What they proposed was this:
In any electoral system that is uniformly composed of single-member constituencies (with a first-past-the-post voting system implied),
1. Every party contesting the elections would be required to achieve racial balance in its slate of candidates;
2. After the electoral results have been declared, the proportion of ethnic minority candidates would be calculated;
3. If a minority’s share of winning candidates is less than “fair” (meaning more than two percentage points below its share of the population), then one or more “best losers” (i.e. losing candidates with the highest number of votes) belonging to this racial group would be automatically co-opted into Parliament to make up to the needed proportion.
4. Maruah proposed that these co-opted MPs have full voting rights just like outright-winner MPs.
I am pretty close to being horrified at such a scheme. Crucially, the “fail-safe” plan has the same drawback as GRCs when it comes to minority race candidates. Accusations of tokenism will still be made, especially if losing minority-race candidates get into parliament through the back door — which is what compulsory co-opting will be seen as. Criticism of parliament being unrepresentative of the democratic will will still be valid.
No way to square the circle
There is no system that is going to guarantee racial or ethnic representation to a close approximation of the demographic profile of a country without intruding into democratic freedoms. The better, if counter-intuitive, route to take is an indirect one: to do everything possible to reduce race-consciousness in society. It is when voters pay little attention to a candidate’s race or ethnicity, that by statistical chance alone, you will get a facsimile of society’s rainbow in parliament.
In such an event, the resulting minority MPs are in parliament on the strengths of their own electoral appeal, not because they have had a lubricated passage. In turn, when they succeed as representatives of their constituents, their example will further erode race-consciousness. It produces a virtuous cycle.
By contrast, to keep designing ever more elaborate schemes to ensure racial representation with exactitude, is to perpetuate race-consciousness. It works against the real solution.
In any case, the rigidity of our categories is obsolescent. Our society is one that is seeing more and more inter-racial and inter-ethnic marriages with their resulting offspring. Our open-door policy on immigration is bringing in new citizens who don’t quite fit into our Chinese-Malay-Indian pigeonholes. As citizens, they are entitled to stand for election too. Are we going to add to the categories? Tinker with the rules? Write in more submodules to the existing certification programme?
I have always thought it quite offensive that people should submit themselves to have their race certified by some impersonal board. It’s nearly as bad as demanding that women should go for a gynaecological examination to prove that they are female before they can stand as election candidates in gender-quota’d elections. Would you implement the latter? If not, why implement the former?
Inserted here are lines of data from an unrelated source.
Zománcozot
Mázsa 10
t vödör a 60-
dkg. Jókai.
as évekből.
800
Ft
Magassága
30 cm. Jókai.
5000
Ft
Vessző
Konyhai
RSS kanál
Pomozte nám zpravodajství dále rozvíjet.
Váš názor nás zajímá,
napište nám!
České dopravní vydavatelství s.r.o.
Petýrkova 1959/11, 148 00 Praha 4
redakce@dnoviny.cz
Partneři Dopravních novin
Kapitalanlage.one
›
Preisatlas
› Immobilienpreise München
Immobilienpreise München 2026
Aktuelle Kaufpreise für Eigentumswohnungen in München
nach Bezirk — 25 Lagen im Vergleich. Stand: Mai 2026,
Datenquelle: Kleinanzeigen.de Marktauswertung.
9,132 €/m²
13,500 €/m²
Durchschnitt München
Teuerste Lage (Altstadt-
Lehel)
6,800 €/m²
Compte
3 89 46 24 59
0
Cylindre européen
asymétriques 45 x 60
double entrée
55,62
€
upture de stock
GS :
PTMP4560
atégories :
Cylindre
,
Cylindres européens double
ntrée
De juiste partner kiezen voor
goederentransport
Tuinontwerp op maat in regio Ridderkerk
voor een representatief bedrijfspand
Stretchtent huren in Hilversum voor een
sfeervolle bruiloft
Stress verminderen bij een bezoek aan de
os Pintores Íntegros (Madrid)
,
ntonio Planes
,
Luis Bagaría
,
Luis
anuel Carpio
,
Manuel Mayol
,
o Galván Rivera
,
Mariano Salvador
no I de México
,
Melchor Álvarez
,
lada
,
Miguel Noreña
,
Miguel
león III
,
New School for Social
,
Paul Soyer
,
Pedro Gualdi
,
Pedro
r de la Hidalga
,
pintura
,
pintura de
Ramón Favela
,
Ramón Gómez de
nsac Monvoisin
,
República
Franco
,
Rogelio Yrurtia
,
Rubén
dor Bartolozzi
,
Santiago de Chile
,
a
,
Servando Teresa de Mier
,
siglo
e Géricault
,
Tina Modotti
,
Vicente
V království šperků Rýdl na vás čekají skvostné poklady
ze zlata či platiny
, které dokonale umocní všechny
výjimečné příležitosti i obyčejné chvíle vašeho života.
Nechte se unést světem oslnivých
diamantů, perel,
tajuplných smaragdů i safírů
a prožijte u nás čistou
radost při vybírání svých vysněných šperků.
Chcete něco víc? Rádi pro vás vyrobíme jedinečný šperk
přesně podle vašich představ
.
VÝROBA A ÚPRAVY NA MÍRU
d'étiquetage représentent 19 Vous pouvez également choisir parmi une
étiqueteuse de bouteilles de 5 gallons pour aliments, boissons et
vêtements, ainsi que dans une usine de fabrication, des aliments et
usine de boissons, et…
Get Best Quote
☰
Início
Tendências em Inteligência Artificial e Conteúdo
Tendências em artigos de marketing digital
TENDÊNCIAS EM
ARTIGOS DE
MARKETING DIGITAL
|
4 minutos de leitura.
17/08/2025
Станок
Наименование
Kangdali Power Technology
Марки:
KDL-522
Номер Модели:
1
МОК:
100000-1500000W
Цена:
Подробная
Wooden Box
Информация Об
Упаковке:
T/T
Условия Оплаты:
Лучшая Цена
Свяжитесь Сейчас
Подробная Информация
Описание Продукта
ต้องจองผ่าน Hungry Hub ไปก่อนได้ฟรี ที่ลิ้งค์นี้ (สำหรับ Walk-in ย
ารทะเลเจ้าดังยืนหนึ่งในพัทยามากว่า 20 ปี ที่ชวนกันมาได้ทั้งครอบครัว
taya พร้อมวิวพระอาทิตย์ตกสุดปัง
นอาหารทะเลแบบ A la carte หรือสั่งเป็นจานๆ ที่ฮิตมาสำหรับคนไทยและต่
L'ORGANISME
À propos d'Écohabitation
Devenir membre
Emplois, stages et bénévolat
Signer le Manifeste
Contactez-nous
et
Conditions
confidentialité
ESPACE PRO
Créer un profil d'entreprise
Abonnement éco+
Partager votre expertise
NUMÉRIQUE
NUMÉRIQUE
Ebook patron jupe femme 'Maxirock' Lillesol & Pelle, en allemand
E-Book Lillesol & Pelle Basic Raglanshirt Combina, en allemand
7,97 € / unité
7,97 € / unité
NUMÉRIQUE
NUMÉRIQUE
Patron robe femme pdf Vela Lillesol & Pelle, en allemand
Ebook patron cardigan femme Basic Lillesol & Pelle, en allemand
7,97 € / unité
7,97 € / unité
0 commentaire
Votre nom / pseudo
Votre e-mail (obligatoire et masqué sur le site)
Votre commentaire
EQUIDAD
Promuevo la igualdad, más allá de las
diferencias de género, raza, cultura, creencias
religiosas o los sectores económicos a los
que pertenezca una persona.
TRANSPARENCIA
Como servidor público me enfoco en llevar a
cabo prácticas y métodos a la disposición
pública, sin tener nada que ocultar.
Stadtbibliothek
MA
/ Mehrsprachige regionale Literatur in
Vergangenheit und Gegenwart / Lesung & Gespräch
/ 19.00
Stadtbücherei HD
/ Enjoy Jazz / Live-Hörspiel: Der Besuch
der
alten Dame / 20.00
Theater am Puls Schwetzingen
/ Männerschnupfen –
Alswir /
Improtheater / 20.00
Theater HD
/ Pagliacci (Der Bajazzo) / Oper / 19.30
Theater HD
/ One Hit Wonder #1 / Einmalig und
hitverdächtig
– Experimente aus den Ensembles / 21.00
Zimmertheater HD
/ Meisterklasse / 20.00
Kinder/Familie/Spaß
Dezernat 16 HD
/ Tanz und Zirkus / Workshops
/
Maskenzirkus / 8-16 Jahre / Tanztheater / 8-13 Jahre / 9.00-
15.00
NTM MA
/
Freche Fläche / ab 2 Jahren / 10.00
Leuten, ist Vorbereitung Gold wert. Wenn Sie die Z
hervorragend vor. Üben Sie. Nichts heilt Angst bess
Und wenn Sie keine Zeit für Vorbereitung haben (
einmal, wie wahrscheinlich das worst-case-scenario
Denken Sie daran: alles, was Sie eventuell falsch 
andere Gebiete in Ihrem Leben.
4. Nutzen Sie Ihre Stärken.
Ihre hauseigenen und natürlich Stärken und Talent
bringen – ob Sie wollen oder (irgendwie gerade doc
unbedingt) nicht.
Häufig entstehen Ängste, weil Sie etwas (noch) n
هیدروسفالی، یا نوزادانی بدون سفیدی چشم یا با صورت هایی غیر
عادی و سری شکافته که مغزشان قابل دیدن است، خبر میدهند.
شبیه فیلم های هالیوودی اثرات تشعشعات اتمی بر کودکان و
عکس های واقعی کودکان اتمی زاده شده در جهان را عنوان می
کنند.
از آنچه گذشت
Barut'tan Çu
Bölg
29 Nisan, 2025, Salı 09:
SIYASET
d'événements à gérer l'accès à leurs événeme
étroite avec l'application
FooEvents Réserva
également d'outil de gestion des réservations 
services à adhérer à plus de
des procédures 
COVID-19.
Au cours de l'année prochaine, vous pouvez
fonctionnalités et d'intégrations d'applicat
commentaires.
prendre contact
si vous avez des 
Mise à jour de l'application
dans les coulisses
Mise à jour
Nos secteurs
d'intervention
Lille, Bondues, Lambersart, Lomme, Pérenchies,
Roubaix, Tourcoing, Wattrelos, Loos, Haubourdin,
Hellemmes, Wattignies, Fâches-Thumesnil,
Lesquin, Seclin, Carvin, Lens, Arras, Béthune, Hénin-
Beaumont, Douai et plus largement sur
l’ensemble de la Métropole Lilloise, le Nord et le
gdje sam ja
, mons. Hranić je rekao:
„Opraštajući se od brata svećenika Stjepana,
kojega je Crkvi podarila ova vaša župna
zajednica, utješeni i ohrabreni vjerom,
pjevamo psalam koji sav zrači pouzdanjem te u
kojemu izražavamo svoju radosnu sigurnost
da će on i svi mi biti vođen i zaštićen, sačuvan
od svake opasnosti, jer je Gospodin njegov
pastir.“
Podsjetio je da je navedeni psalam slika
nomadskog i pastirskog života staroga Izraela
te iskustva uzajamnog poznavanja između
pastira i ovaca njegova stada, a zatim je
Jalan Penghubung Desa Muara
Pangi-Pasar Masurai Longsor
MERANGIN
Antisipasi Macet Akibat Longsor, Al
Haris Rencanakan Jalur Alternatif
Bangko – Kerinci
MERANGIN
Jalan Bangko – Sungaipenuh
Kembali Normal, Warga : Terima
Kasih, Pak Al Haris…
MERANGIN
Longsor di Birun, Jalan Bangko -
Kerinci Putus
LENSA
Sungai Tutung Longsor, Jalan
Overall, my view on all this is a simple one. In dismantling GRCs, we should just forget about race requirements.
Like Maruah, I have quite a lot of confidence that Singaporeans do not give much weight to race in choosing their leaders. We only think the risk of people voting along race lines is high because the present government says so. But let’s not overlook the fact that they say so mostly because (a) it is in their interest to find reasons for keeping GRCs, and (b) Lee Kuan Yew has (through his own personal history of fighting Malaysia’s Malay-based UMNO party) a very race-coloured view of the world.
Let’s take a deep breath, have some faith in ourselves and scrap those straitjackets.